Reserved power trusts are increasingly popular with settlors wishing to retain control over their property while still distancing themselves for tax planning and asset protection purposes. However, there may be issues with reserving certain powers and/or reserving too much power for themselves- including whether there is actually a trust. Further issues arise when settlors adopt the role of protector for the trust, again reserving powers which may be inconsistent with a trust, and which they may exercise without a fiduciary obligation.

Trustees face consequent issues with their obligation to comply with the reserved powers and possible conflict with their fiduciary duties to the trust and the potential beneficiaries. In particular, these trusts often involve shares in an underlying company as the main subject matter of the trust. The Bartlett duty of supervision has made it common practice to include "anti-Bartlett" clauses in trusts to cancel this duty, coupled with exclusion clauses to protect the trustee from liability for not interfering in the supervision of the underlying company.

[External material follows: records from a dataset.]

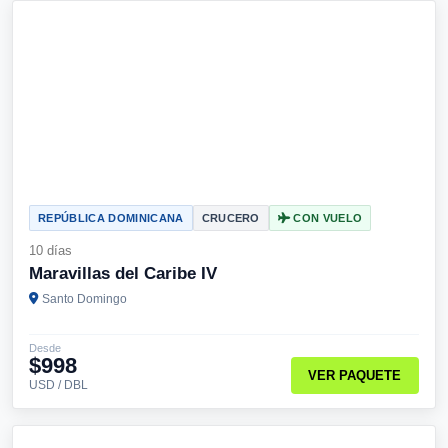
REPÚBLICA DOMINICANA
CRUCERO
CON VUELO
10 días
Maravillas del Caribe IV
Santo Domingo
Desde
$998
VER PAQUETE
USD / DBL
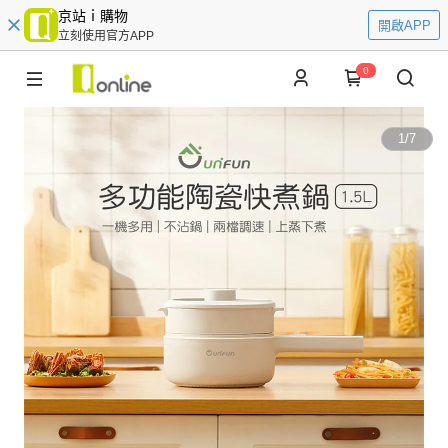
京站ｉ購物
開啟APP
立刻使用官方APP
0
1
/
7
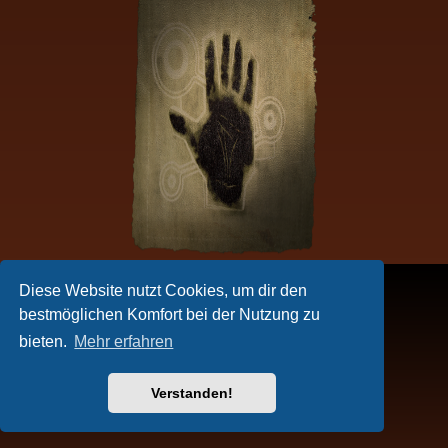
Diese Website nutzt Cookies, um dir den
bestmöglichen Komfort bei der Nutzung zu
bieten.
Mehr erfahren
Verstanden!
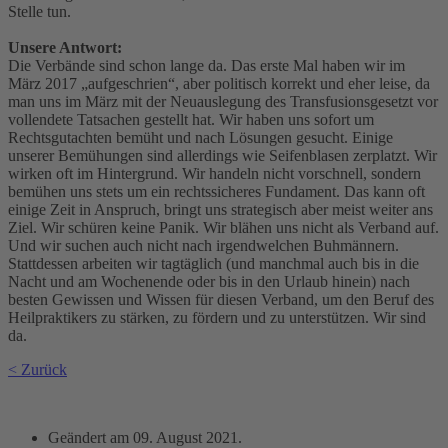
Stelle tun.
Unsere Antwort:
Die Verbände sind schon lange da. Das erste Mal haben wir im
März 2017 „aufgeschrien“, aber politisch korrekt und eher leise, da
man uns im März mit der Neuauslegung des Transfusionsgesetzt vor
vollendete Tatsachen gestellt hat. Wir haben uns sofort um
Rechtsgutachten bemüht und nach Lösungen gesucht. Einige
unserer Bemühungen sind allerdings wie Seifenblasen zerplatzt. Wir
wirken oft im Hintergrund. Wir handeln nicht vorschnell, sondern
bemühen uns stets um ein rechtssicheres Fundament. Das kann oft
einige Zeit in Anspruch, bringt uns strategisch aber meist weiter ans
Ziel. Wir schüren keine Panik. Wir blähen uns nicht als Verband auf.
Und wir suchen auch nicht nach irgendwelchen Buhmännern.
Stattdessen arbeiten wir tagtäglich (und manchmal auch bis in die
Nacht und am Wochenende oder bis in den Urlaub hinein) nach
besten Gewissen und Wissen für diesen Verband, um den Beruf des
Heilpraktikers zu stärken, zu fördern und zu unterstützen. Wir sind
da.
< Zurück
Geändert am
09. August 2021
.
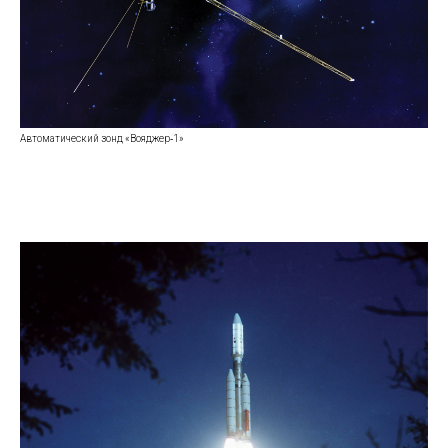
Автоматический зонд «Вояджер‑1»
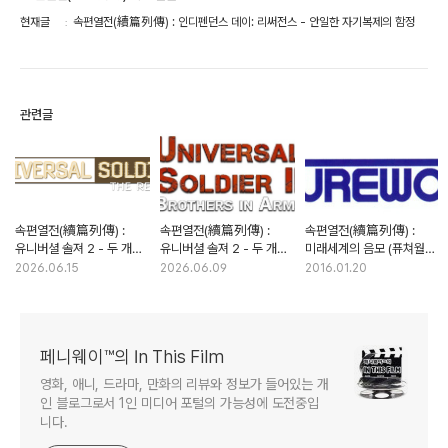
현재글
속편열전(續篇列傳) : 인디펜던스 데이: 리써전스 - 안일한 자기복제의 함정
관련글
속편열전(續篇列傳) :
속편열전(續篇列傳) :
속편열전(續篇列傳) :
유니버셜 솔져 2 - 두 개의
유니버셜 솔져 2 - 두 개의
미래세계의 음모 (퓨쳐월드)
속편, 두 개의 족보 (2부)
속편, 두 개의 족보 (1부)
- 공포로 다가온 문명의
2026.06.15
2026.06.09
2016.01.20
이기
페니웨이™의 In This Film
영화, 애니, 드라마, 만화의 리뷰와 정보가 들어있는 개
인 블로그로서 1인 미디어 포털의 가능성에 도전중입
니다.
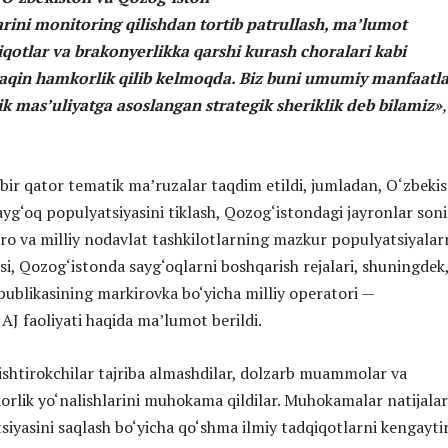
arini monitoring qilishdan tortib patrullash, ma’lumot
iqotlar va brakonyerlikka qarshi kurash choralari kabi
yaqin hamkorlik qilib kelmoqda. Biz buni umumiy manfaatla
 mas’uliyatga asoslangan strategik sheriklik deb bilamiz»
 bir qator tematik ma’ruzalar taqdim etildi, jumladan, O‘zbeki
ayg‘oq populyatsiyasini tiklash, Qozog‘istondagi jayronlar son
aro va milliy nodavlat tashkilotlarning mazkur populyatsiyalar
si, Qozog‘istonda sayg‘oqlarni boshqarish rejalari, shuningdek
ublikasining markirovka bo‘yicha milliy operatori —
J faoliyati haqida ma’lumot berildi.
ishtirokchilar tajriba almashdilar, dolzarb muammolar va
orlik yo‘nalishlarini muhokama qildilar. Muhokamalar natijalar
siyasini saqlash bo‘yicha qo‘shma ilmiy tadqiqotlarni kengaytir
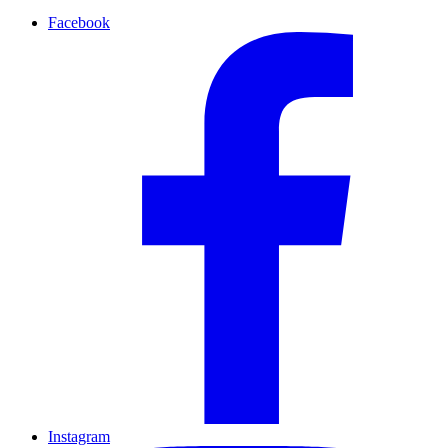
Facebook
Instagram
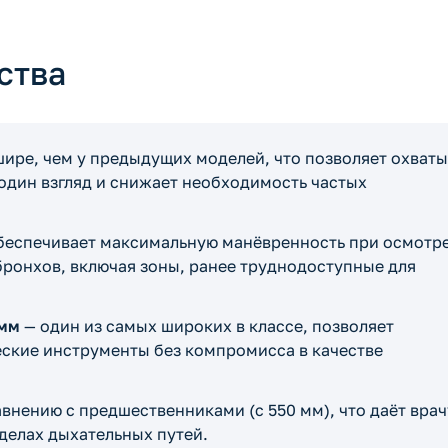
ства
шире, чем у предыдущих моделей, что позволяет охваты
один взгляд и снижает необходимость частых
беспечивает максимальную манёвренность при осмотр
бронхов, включая зоны, ранее труднодоступные для
 мм
— один из самых широких в классе, позволяет
ские инструменты без компромисса в качестве
внению с предшественниками (с 550 мм), что даёт врач
делах дыхательных путей.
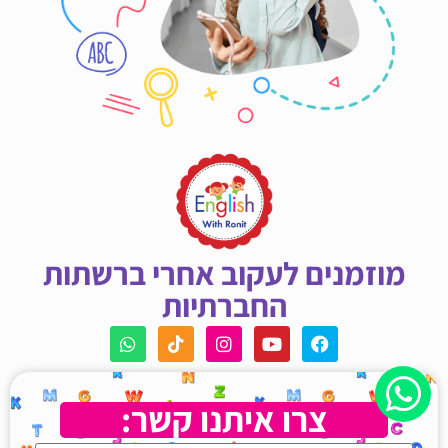
מוזמנים לעקוב אחרי ברשתות
החברתיות
צרו איתנו קשר:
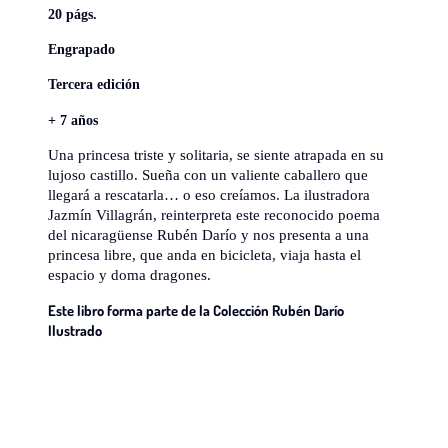
20 págs.
Engrapado
Tercera edición
+ 7 años
Una princesa triste y solitaria, se siente atrapada en su
lujoso castillo. Sueña con un valiente caballero que
llegará a rescatarla… o eso creíamos. La ilustradora
Jazmín Villagrán, reinterpreta este reconocido poema
del nicaragüense Rubén Darío y nos presenta a una
princesa libre, que anda en bicicleta, viaja hasta el
espacio y doma dragones.
Este libro forma parte de la Colección Rubén Darío
Ilustrado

This seminar considers how a settlor may reserve control over the trust and how a trustee may mitigate their fiduciary obligations. The seminar will conclude by considering whether a settlor should retain control over a trust and whether a trustee should mitigate their fiduciary obligations.

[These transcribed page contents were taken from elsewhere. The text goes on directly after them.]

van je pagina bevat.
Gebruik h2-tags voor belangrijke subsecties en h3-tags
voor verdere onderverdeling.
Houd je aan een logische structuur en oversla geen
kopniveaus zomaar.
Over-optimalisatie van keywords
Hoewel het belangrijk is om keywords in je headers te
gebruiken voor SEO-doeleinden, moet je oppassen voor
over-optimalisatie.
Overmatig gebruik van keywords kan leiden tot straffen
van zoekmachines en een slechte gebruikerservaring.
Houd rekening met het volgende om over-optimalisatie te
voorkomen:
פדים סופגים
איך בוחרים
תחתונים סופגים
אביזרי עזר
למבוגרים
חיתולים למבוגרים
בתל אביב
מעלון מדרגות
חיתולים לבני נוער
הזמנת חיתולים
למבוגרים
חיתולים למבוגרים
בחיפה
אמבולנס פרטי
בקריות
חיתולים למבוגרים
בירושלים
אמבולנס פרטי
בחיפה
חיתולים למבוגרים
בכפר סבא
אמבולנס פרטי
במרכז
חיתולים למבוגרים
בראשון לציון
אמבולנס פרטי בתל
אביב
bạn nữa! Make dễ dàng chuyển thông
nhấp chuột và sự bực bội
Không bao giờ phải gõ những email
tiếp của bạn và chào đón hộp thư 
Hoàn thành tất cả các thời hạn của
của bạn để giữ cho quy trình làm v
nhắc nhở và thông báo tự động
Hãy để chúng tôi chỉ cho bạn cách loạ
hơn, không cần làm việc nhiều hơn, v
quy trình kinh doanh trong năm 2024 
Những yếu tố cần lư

Some of the topics considered in this seminar include:

  • What powers may a settlor reserve?
  • When will reserve powers affect the recognition of the trust;
  • The power of revocation after Tasarruf Mevduati Sigorta Fonu v Merrill Lynch Bank and Trust Company (Cayman) Limited [2011] UKPC 17;
  • Protectors, reserved powers and ancillary relief after Kan Lai Kwan v Poon Lok To Otto & HSBC International Trustee Ltd [2014] HKCFA 66;
  • The doctrine of sham for trusts;
  • Interpreting the "True Effect of the Trusts" after Mezhdunarodniy Promyshlenniy Bank and another v Pugachev [2017] EWHC 2426;
  • How may a trustee mitigate their fiduciary obligations?
  • Anti-Bartlett clauses with exclusion clauses;
  • Anti-Bartlett provisions and the trustee's "irreducible core of obligations" after Zhang Hong Li v DBS Bank (HK) Ltd (2019) HKCFA 45;
  • The liability of others;
  • The liability of trustees outside their fiduciary obligations;
  • The continued liability of trustees for their core fiduciary obligations.